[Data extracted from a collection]
□ □ □

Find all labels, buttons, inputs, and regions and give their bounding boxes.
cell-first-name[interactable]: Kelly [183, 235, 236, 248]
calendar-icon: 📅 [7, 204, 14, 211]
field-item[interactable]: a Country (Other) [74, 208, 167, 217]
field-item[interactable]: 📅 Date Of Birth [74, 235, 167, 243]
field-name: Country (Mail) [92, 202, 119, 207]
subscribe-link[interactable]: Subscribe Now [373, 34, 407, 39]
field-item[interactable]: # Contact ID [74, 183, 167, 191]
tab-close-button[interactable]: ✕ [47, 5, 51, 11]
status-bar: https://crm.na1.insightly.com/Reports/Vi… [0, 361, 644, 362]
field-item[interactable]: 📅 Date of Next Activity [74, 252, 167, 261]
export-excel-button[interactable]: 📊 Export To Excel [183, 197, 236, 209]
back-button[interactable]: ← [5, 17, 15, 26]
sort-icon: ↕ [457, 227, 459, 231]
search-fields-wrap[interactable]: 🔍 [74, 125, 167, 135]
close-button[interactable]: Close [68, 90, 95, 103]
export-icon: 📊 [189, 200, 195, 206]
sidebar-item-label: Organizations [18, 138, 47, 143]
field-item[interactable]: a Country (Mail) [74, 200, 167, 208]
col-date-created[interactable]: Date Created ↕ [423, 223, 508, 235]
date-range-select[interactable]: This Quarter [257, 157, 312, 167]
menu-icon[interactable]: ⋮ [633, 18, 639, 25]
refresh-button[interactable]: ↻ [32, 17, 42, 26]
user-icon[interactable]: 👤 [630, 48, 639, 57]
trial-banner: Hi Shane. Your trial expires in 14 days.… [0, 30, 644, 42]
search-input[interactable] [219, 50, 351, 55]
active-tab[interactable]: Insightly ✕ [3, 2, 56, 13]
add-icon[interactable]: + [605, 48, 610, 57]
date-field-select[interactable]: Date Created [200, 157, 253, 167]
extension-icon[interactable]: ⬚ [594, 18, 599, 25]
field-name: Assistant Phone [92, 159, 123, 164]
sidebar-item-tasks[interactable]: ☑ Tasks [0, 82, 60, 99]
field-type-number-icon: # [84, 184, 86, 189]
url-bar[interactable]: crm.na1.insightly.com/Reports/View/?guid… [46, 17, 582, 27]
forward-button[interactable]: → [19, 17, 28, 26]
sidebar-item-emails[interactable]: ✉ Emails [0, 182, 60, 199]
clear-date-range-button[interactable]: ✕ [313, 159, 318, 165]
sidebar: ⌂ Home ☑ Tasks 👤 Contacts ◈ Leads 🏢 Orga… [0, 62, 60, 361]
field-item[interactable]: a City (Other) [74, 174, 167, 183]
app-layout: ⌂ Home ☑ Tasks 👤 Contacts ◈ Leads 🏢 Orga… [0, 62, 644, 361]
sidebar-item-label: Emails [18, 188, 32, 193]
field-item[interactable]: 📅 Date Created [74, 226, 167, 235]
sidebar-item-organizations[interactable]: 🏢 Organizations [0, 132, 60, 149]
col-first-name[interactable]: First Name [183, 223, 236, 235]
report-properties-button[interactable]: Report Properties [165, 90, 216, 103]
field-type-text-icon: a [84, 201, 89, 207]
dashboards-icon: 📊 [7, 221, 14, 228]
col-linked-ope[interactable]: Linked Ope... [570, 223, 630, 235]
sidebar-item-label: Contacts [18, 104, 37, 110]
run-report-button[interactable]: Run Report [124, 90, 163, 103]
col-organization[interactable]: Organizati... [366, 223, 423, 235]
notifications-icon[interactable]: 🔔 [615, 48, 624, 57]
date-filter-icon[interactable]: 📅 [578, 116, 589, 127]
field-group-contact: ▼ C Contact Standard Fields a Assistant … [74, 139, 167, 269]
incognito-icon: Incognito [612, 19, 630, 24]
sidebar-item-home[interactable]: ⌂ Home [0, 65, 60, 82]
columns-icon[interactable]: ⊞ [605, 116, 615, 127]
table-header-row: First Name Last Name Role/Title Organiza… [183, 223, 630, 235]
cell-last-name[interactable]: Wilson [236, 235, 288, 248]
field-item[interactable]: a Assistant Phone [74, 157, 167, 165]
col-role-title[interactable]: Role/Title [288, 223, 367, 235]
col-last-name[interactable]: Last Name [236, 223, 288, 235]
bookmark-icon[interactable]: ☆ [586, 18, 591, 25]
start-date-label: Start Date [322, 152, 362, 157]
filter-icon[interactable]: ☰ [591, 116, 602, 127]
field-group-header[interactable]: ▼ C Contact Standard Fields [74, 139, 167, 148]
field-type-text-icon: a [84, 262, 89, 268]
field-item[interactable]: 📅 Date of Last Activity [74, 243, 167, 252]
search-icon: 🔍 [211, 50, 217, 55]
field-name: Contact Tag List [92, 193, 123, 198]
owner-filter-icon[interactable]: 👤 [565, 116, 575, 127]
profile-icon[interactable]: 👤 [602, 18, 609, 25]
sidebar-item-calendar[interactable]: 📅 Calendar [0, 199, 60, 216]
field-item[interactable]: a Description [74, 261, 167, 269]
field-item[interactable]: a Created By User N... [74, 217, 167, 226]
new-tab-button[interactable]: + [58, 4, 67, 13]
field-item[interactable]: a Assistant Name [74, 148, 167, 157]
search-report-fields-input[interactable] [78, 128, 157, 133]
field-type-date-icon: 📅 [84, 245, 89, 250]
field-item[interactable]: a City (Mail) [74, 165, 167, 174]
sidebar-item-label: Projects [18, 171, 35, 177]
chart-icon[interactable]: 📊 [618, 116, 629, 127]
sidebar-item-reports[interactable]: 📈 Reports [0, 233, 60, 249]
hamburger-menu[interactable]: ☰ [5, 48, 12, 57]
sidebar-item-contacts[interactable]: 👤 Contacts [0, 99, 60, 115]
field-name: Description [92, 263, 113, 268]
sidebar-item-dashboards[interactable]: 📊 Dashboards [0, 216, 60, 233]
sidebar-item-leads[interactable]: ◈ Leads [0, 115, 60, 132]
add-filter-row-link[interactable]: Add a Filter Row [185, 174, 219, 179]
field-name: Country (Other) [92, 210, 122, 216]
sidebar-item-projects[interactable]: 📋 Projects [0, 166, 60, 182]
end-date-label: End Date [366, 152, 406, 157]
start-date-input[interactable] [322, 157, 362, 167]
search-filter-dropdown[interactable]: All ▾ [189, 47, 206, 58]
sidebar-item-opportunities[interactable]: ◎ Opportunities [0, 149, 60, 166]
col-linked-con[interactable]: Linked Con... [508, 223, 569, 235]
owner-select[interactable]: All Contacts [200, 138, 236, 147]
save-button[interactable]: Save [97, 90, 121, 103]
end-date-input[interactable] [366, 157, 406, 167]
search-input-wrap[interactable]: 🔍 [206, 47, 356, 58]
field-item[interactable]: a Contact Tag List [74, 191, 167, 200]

□ □ □

■ Work instructions ■
What's needed is a word-for-word restatement of all the entries.

■ Problem solution ■
Find all labels, buttons, inputs, and regions and give their bounding boxes.
cell-first-name[interactable]: Kelly [183, 235, 236, 248]
calendar-icon: 📅 [7, 204, 14, 211]
field-item[interactable]: a Country (Other) [74, 208, 167, 217]
field-item[interactable]: 📅 Date Of Birth [74, 235, 167, 243]
field-name: Country (Mail) [92, 202, 119, 207]
subscribe-link[interactable]: Subscribe Now [373, 34, 407, 39]
field-item[interactable]: # Contact ID [74, 183, 167, 191]
tab-close-button[interactable]: ✕ [47, 5, 51, 11]
status-bar: https://crm.na1.insightly.com/Reports/Vi… [0, 361, 644, 362]
field-item[interactable]: 📅 Date of Next Activity [74, 252, 167, 261]
export-excel-button[interactable]: 📊 Export To Excel [183, 197, 236, 209]
back-button[interactable]: ← [5, 17, 15, 26]
sort-icon: ↕ [457, 227, 459, 231]
search-fields-wrap[interactable]: 🔍 [74, 125, 167, 135]
close-button[interactable]: Close [68, 90, 95, 103]
export-icon: 📊 [189, 200, 195, 206]
sidebar-item-label: Organizations [18, 138, 47, 143]
field-item[interactable]: a Country (Mail) [74, 200, 167, 208]
col-date-created[interactable]: Date Created ↕ [423, 223, 508, 235]
date-range-select[interactable]: This Quarter [257, 157, 312, 167]
menu-icon[interactable]: ⋮ [633, 18, 639, 25]
refresh-button[interactable]: ↻ [32, 17, 42, 26]
user-icon[interactable]: 👤 [630, 48, 639, 57]
trial-banner: Hi Shane. Your trial expires in 14 days.… [0, 30, 644, 42]
search-input[interactable] [219, 50, 351, 55]
active-tab[interactable]: Insightly ✕ [3, 2, 56, 13]
add-icon[interactable]: + [605, 48, 610, 57]
date-field-select[interactable]: Date Created [200, 157, 253, 167]
extension-icon[interactable]: ⬚ [594, 18, 599, 25]
field-name: Assistant Phone [92, 159, 123, 164]
sidebar-item-tasks[interactable]: ☑ Tasks [0, 82, 60, 99]
field-type-number-icon: # [84, 184, 86, 189]
url-bar[interactable]: crm.na1.insightly.com/Reports/View/?guid… [46, 17, 582, 27]
forward-button[interactable]: → [19, 17, 28, 26]
sidebar-item-emails[interactable]: ✉ Emails [0, 182, 60, 199]
clear-date-range-button[interactable]: ✕ [313, 159, 318, 165]
sidebar: ⌂ Home ☑ Tasks 👤 Contacts ◈ Leads 🏢 Orga… [0, 62, 60, 361]
field-item[interactable]: a City (Other) [74, 174, 167, 183]
app-layout: ⌂ Home ☑ Tasks 👤 Contacts ◈ Leads 🏢 Orga… [0, 62, 644, 361]
sidebar-item-label: Emails [18, 188, 32, 193]
field-item[interactable]: 📅 Date Created [74, 226, 167, 235]
sidebar-item-organizations[interactable]: 🏢 Organizations [0, 132, 60, 149]
col-first-name[interactable]: First Name [183, 223, 236, 235]
report-properties-button[interactable]: Report Properties [165, 90, 216, 103]
field-type-text-icon: a [84, 201, 89, 207]
dashboards-icon: 📊 [7, 221, 14, 228]
col-linked-ope[interactable]: Linked Ope... [570, 223, 630, 235]
sidebar-item-label: Contacts [18, 104, 37, 110]
run-report-button[interactable]: Run Report [124, 90, 163, 103]
col-organization[interactable]: Organizati... [366, 223, 423, 235]
notifications-icon[interactable]: 🔔 [615, 48, 624, 57]
date-filter-icon[interactable]: 📅 [578, 116, 589, 127]
field-group-contact: ▼ C Contact Standard Fields a Assistant … [74, 139, 167, 269]
incognito-icon: Incognito [612, 19, 630, 24]
sidebar-item-home[interactable]: ⌂ Home [0, 65, 60, 82]
columns-icon[interactable]: ⊞ [605, 116, 615, 127]
table-header-row: First Name Last Name Role/Title Organiza… [183, 223, 630, 235]
cell-last-name[interactable]: Wilson [236, 235, 288, 248]
field-item[interactable]: a Assistant Phone [74, 157, 167, 165]
col-role-title[interactable]: Role/Title [288, 223, 367, 235]
col-last-name[interactable]: Last Name [236, 223, 288, 235]
bookmark-icon[interactable]: ☆ [586, 18, 591, 25]
start-date-label: Start Date [322, 152, 362, 157]
filter-icon[interactable]: ☰ [591, 116, 602, 127]
field-group-header[interactable]: ▼ C Contact Standard Fields [74, 139, 167, 148]
field-type-text-icon: a [84, 262, 89, 268]
field-item[interactable]: 📅 Date of Last Activity [74, 243, 167, 252]
search-icon: 🔍 [211, 50, 217, 55]
field-name: Contact Tag List [92, 193, 123, 198]
owner-filter-icon[interactable]: 👤 [565, 116, 575, 127]
profile-icon[interactable]: 👤 [602, 18, 609, 25]
sidebar-item-calendar[interactable]: 📅 Calendar [0, 199, 60, 216]
field-item[interactable]: a Description [74, 261, 167, 269]
field-item[interactable]: a Created By User N... [74, 217, 167, 226]
new-tab-button[interactable]: + [58, 4, 67, 13]
field-item[interactable]: a Assistant Name [74, 148, 167, 157]
search-report-fields-input[interactable] [78, 128, 157, 133]
field-type-date-icon: 📅 [84, 245, 89, 250]
field-item[interactable]: a City (Mail) [74, 165, 167, 174]
sidebar-item-label: Projects [18, 171, 35, 177]
chart-icon[interactable]: 📊 [618, 116, 629, 127]
sidebar-item-reports[interactable]: 📈 Reports [0, 233, 60, 249]
hamburger-menu[interactable]: ☰ [5, 48, 12, 57]
sidebar-item-contacts[interactable]: 👤 Contacts [0, 99, 60, 115]
field-name: Description [92, 263, 113, 268]
sidebar-item-dashboards[interactable]: 📊 Dashboards [0, 216, 60, 233]
sidebar-item-leads[interactable]: ◈ Leads [0, 115, 60, 132]
add-filter-row-link[interactable]: Add a Filter Row [185, 174, 219, 179]
field-name: Country (Other) [92, 210, 122, 216]
sidebar-item-projects[interactable]: 📋 Projects [0, 166, 60, 182]
end-date-label: End Date [366, 152, 406, 157]
start-date-input[interactable] [322, 157, 362, 167]
search-filter-dropdown[interactable]: All ▾ [189, 47, 206, 58]
sidebar-item-opportunities[interactable]: ◎ Opportunities [0, 149, 60, 166]
col-linked-con[interactable]: Linked Con... [508, 223, 569, 235]
owner-select[interactable]: All Contacts [200, 138, 236, 147]
save-button[interactable]: Save [97, 90, 121, 103]
end-date-input[interactable] [366, 157, 406, 167]
search-input-wrap[interactable]: 🔍 [206, 47, 356, 58]
field-item[interactable]: a Contact Tag List [74, 191, 167, 200]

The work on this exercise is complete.